What is being asked: Starting at the first line and ending at the one with "в) Скорость на", give the lines of the listing again exactly, and nothing else; skip the pictures.
= = = = = = =
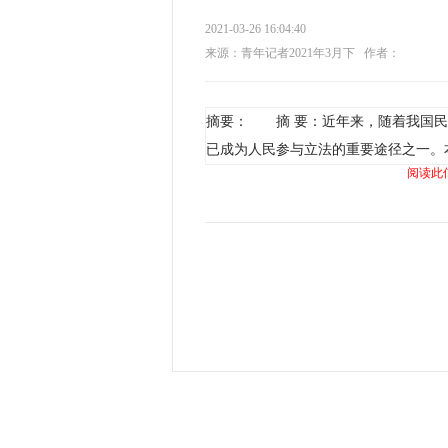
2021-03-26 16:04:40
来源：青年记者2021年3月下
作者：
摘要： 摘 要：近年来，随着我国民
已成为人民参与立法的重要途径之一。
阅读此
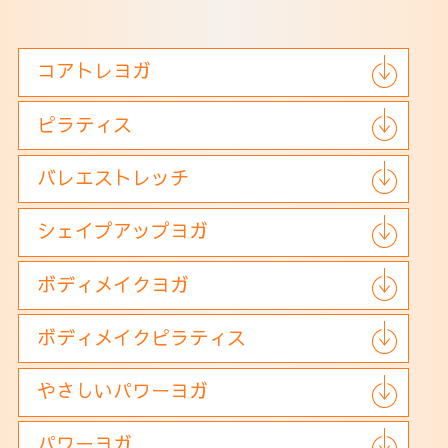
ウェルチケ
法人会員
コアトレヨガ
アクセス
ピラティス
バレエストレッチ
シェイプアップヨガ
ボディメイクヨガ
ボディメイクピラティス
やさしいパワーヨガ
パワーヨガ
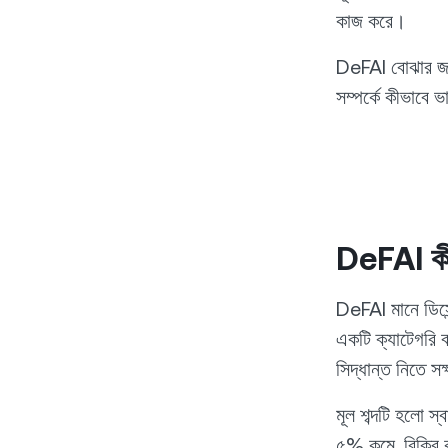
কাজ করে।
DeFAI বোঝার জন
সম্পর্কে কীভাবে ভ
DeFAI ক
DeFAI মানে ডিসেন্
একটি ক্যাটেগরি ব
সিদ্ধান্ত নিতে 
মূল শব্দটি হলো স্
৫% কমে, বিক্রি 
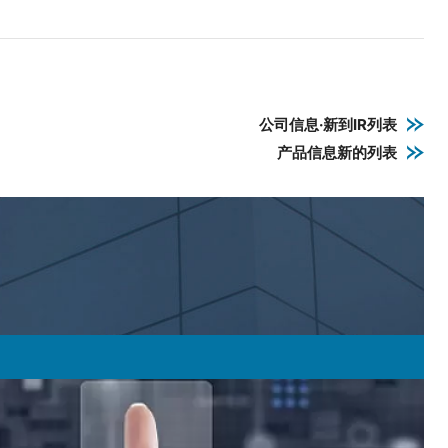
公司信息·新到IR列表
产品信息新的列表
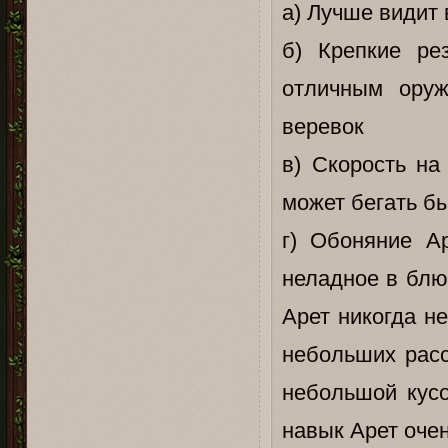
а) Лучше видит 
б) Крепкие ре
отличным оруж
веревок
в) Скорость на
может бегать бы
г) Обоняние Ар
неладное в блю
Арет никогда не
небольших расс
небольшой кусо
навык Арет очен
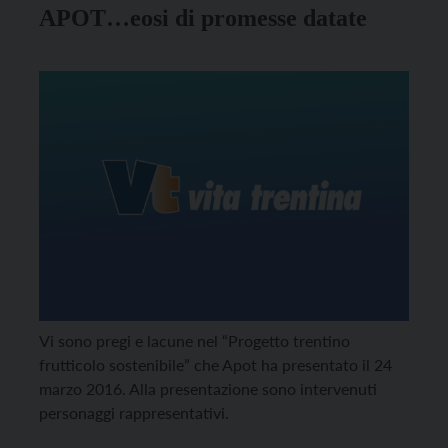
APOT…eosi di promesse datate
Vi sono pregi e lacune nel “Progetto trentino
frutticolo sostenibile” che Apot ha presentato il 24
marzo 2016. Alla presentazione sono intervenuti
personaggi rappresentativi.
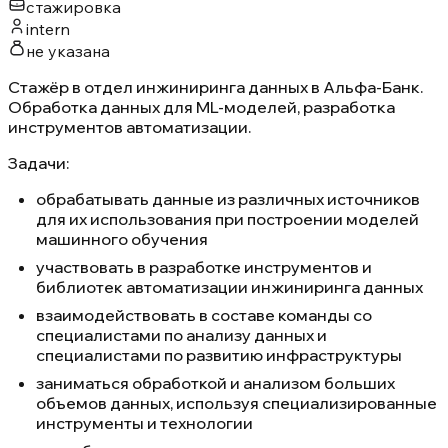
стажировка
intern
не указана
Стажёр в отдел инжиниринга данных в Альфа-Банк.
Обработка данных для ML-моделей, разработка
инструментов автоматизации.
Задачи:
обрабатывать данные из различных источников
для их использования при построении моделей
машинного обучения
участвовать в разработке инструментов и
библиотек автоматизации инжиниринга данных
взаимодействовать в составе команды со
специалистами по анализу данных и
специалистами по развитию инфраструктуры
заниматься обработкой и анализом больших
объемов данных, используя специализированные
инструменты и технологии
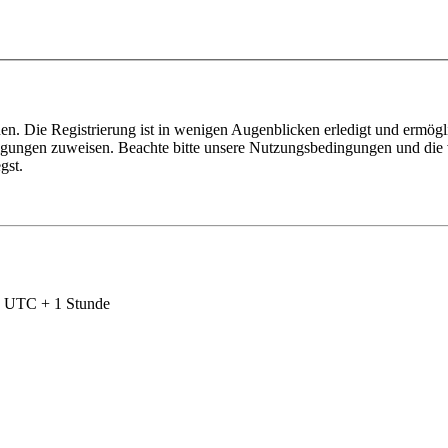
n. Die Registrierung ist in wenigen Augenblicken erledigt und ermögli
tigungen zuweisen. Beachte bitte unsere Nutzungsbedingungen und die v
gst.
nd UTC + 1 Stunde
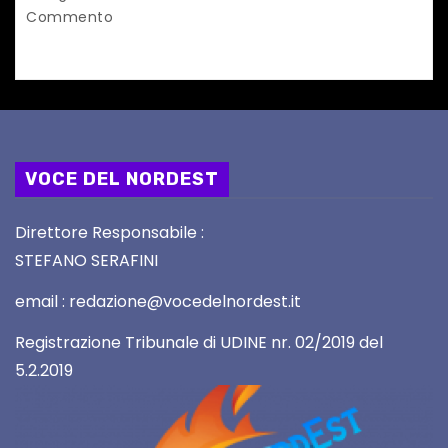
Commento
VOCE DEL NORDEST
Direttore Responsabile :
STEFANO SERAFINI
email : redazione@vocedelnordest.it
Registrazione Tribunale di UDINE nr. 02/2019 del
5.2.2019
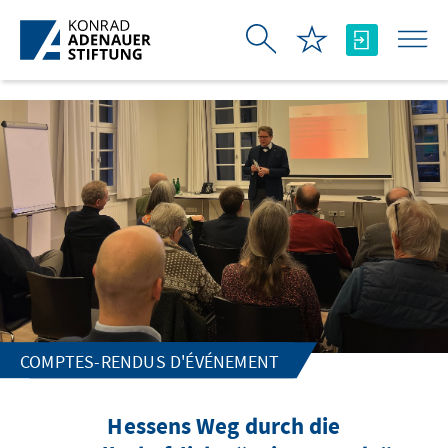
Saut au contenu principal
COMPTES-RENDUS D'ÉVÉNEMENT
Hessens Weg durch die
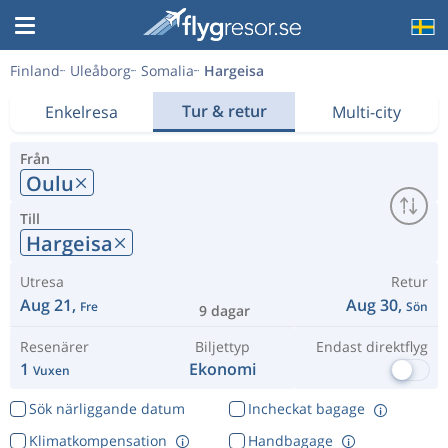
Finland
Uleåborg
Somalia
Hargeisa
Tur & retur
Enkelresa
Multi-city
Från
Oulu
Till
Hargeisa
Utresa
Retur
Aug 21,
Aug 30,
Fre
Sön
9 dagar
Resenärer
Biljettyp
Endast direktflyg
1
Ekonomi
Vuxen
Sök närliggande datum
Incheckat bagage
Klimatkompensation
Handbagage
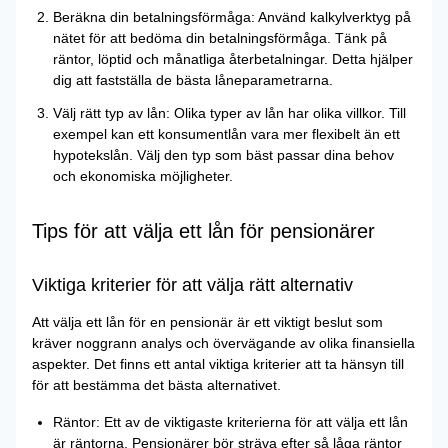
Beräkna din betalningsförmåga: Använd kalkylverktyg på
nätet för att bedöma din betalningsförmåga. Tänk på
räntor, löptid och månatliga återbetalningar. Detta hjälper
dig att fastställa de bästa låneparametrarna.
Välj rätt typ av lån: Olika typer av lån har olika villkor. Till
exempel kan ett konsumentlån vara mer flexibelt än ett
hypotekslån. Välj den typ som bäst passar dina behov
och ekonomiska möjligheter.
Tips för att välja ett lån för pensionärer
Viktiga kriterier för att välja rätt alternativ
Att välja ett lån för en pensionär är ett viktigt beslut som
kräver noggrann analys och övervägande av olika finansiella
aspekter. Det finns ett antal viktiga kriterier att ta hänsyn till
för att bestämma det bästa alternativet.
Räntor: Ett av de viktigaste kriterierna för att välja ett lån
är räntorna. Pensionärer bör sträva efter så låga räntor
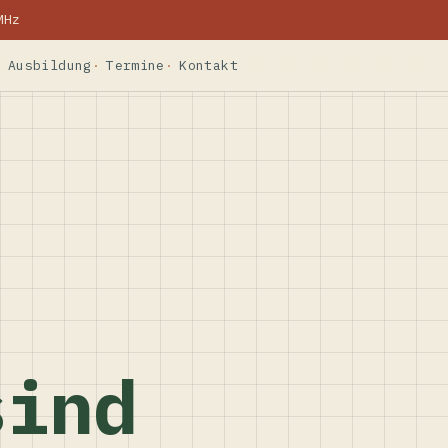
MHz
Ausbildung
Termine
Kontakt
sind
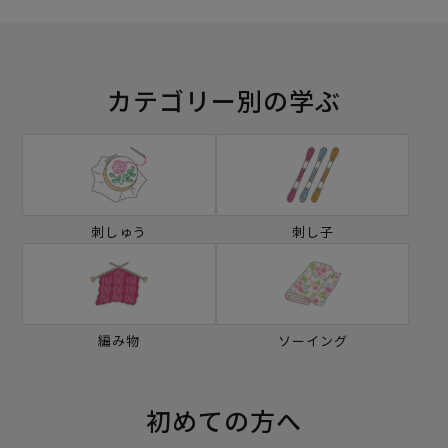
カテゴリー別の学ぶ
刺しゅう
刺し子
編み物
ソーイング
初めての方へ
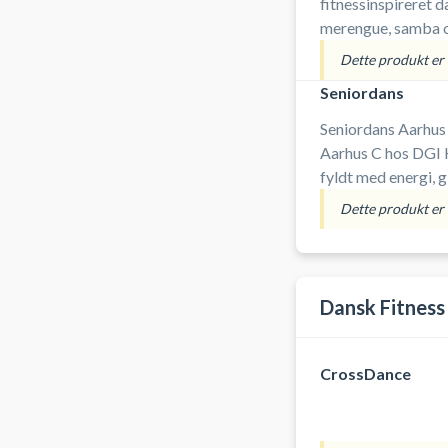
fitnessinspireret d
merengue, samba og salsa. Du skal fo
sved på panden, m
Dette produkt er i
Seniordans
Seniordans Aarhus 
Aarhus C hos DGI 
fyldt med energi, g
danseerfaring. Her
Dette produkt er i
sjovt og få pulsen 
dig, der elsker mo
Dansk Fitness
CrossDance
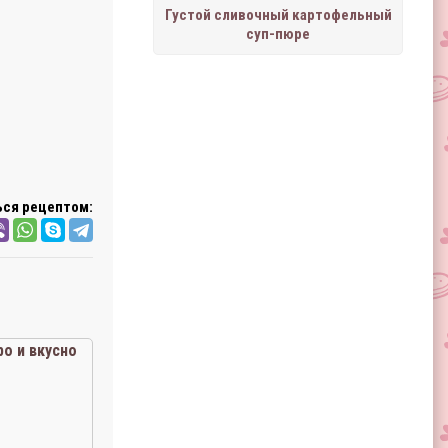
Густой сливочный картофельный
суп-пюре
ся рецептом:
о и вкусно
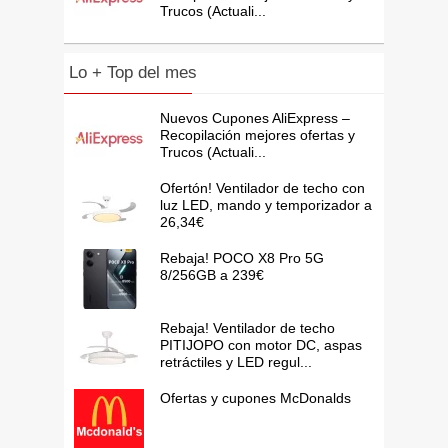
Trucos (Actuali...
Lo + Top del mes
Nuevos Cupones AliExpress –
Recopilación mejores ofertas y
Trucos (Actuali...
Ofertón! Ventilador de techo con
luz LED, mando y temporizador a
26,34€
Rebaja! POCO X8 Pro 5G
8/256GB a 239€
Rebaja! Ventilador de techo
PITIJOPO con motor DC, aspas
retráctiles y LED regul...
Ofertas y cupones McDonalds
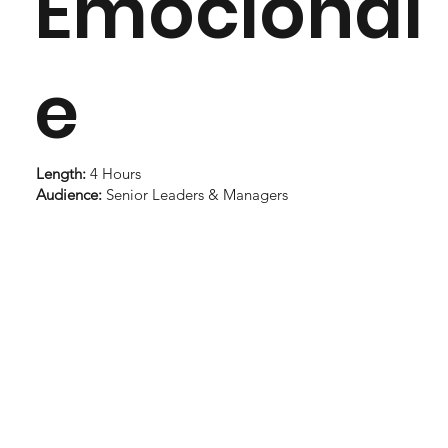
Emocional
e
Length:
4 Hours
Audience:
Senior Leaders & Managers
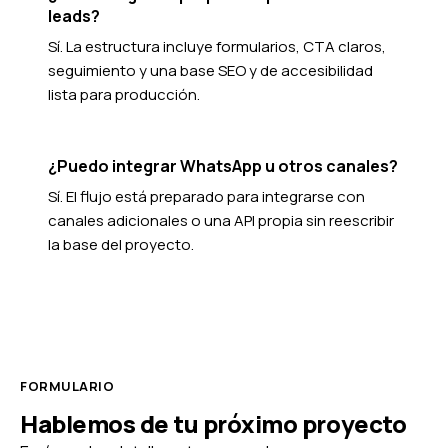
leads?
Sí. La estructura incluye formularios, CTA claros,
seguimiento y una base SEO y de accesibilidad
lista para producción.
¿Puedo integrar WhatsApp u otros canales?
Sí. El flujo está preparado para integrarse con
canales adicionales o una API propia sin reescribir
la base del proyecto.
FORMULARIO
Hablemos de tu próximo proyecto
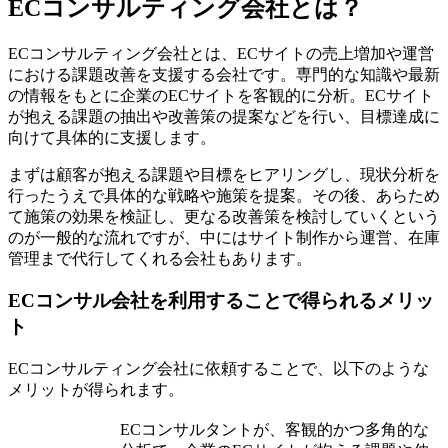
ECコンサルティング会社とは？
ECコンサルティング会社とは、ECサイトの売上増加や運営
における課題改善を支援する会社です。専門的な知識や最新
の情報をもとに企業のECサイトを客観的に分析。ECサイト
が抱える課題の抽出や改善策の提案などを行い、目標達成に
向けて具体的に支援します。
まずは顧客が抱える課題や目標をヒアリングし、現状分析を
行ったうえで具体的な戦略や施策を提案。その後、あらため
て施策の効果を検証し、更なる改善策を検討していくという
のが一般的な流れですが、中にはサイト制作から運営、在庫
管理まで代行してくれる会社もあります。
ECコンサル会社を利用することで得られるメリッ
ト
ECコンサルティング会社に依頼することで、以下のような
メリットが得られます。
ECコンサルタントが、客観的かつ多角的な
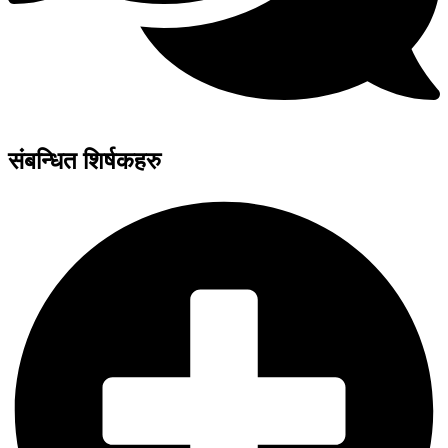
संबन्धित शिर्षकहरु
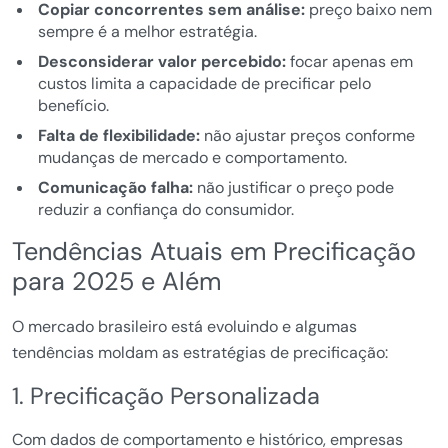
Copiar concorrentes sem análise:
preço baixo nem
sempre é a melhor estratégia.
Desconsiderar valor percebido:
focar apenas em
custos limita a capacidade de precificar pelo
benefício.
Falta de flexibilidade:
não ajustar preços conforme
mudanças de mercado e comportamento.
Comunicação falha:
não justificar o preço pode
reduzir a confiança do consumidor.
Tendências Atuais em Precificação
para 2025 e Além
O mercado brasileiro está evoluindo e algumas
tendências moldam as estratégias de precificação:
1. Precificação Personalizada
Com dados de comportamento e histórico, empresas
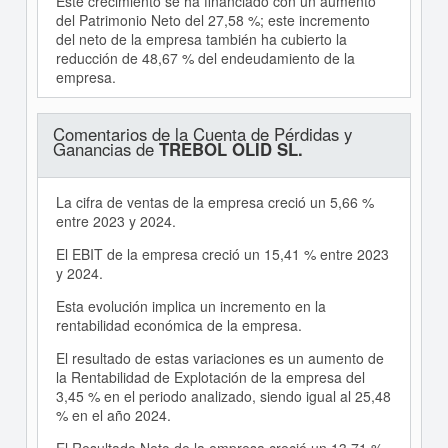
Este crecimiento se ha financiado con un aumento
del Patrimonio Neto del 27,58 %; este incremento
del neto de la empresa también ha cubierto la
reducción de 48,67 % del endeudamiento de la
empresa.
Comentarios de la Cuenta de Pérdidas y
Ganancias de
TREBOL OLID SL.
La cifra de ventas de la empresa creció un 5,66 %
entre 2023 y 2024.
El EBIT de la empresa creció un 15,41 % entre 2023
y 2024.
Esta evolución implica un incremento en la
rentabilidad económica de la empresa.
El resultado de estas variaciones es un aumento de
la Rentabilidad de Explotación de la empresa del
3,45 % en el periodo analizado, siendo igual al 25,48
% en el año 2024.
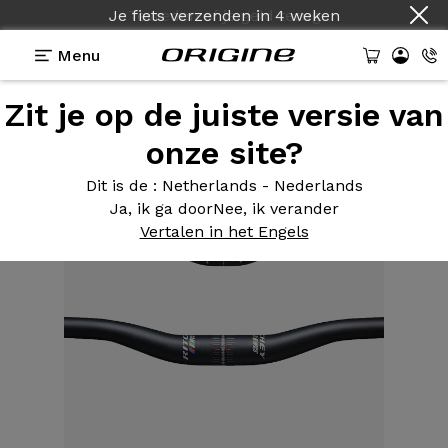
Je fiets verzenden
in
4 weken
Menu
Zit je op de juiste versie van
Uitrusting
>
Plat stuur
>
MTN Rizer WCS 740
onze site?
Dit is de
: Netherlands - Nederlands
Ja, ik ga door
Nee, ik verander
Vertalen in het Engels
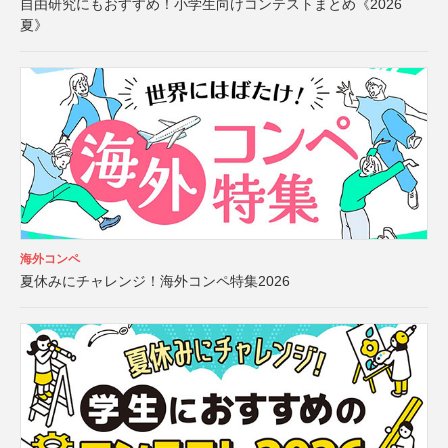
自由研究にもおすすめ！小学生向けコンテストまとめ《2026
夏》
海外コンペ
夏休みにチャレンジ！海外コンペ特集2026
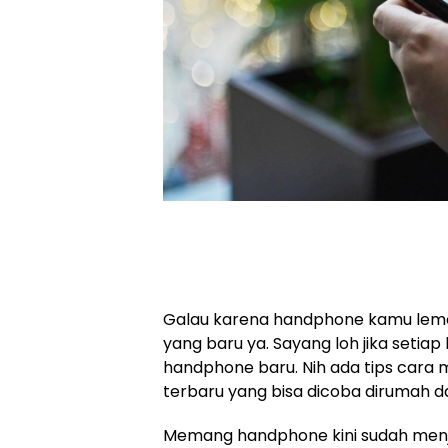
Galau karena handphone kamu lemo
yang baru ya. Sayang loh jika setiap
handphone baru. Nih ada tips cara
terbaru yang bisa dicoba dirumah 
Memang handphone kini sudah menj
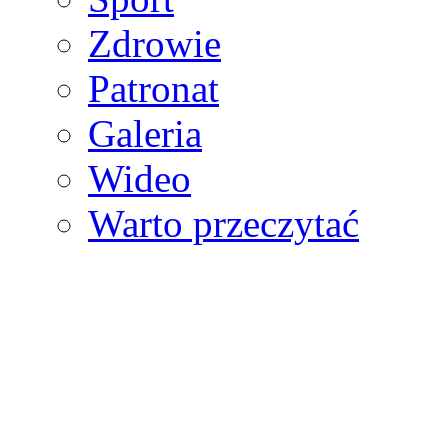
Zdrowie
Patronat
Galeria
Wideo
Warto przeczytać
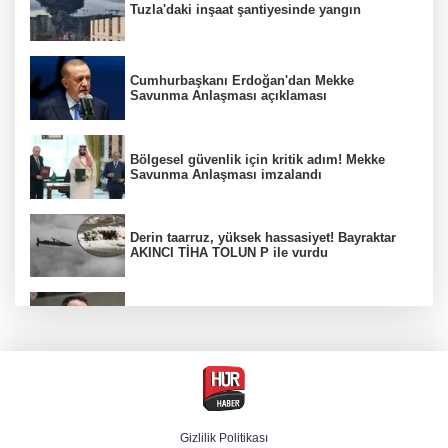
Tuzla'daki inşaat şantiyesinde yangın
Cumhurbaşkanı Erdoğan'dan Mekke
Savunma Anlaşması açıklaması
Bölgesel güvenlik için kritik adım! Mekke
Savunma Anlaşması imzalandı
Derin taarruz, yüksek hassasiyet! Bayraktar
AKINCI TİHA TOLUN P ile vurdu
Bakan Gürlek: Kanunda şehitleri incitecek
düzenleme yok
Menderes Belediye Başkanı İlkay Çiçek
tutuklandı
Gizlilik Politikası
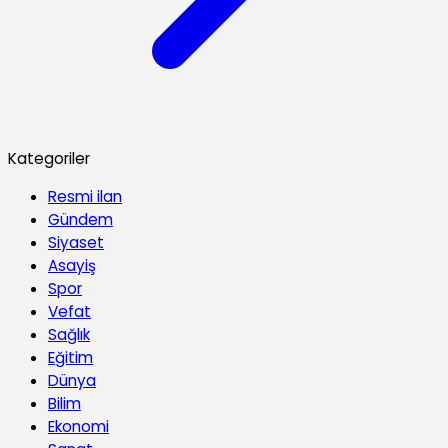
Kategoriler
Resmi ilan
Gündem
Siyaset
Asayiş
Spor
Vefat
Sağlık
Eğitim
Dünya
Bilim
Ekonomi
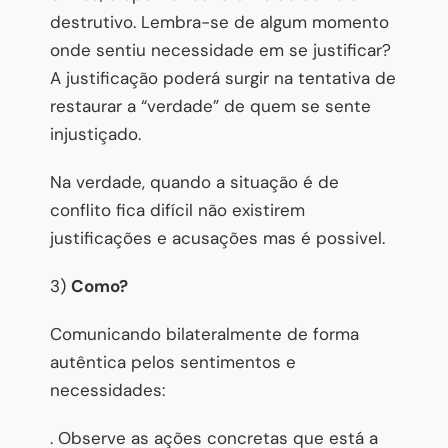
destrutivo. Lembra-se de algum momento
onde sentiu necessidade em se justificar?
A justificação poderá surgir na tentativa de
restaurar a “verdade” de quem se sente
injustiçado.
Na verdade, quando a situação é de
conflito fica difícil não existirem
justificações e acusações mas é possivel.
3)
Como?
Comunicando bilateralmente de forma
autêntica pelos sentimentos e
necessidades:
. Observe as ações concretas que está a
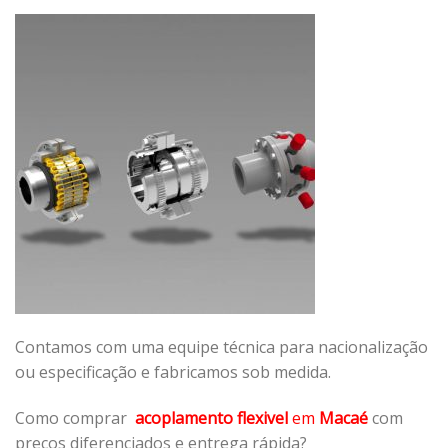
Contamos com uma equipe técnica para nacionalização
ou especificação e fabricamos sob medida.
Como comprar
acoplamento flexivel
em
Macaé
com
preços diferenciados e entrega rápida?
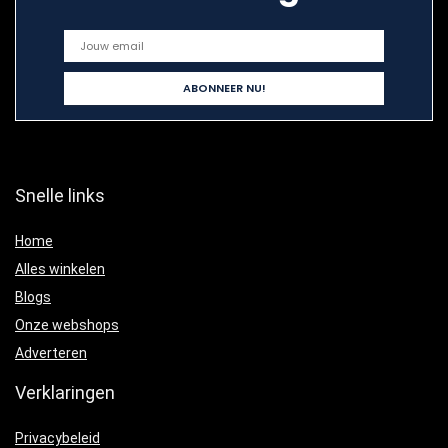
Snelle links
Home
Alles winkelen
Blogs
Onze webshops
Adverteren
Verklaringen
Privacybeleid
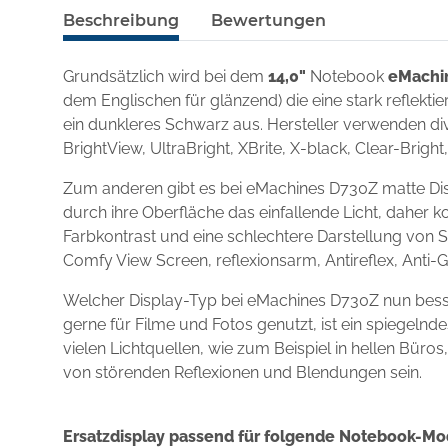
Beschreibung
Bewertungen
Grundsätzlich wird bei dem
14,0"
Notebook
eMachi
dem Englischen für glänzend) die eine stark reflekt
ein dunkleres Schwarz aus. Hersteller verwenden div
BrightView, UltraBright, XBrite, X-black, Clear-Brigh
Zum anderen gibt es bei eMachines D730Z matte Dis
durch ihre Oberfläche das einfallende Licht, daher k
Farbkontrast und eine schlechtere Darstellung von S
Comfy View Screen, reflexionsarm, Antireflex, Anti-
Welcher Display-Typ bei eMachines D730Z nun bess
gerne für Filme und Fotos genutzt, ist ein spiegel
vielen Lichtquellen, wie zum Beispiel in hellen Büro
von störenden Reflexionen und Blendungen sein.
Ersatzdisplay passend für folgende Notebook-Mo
= = = = = = =
Response:
2021-03-26 16:04:40
来源：青年记者2021年3月下
作者：
摘要： 摘 要：近年来，随着我国民
已成为人民参与立法的重要途径之一。
阅读此
ウェルチケ
法人会員
コアトレヨガ
アクセス
ピラティス
バレエストレッチ
シェイプアップヨガ
ボディメイクヨガ
ボディメイクピラティス
やさしいパワーヨガ
パワーヨガ
কাজ করে।
DeFAI বোঝার জন
সম্পর্কে কীভাবে ভ
DeFAI ক
DeFAI মানে ডিসেন্
একটি ক্যাটেগরি ব
সিদ্ধান্ত নিতে 
মূল শব্দটি হলো স্
৫% কমে, বিক্রি 
公司信息·新到IR列表
产品信息新的列表
а) Лучше видит 
б) Крепкие ре
отличным оруж
веревок
в) Скорость на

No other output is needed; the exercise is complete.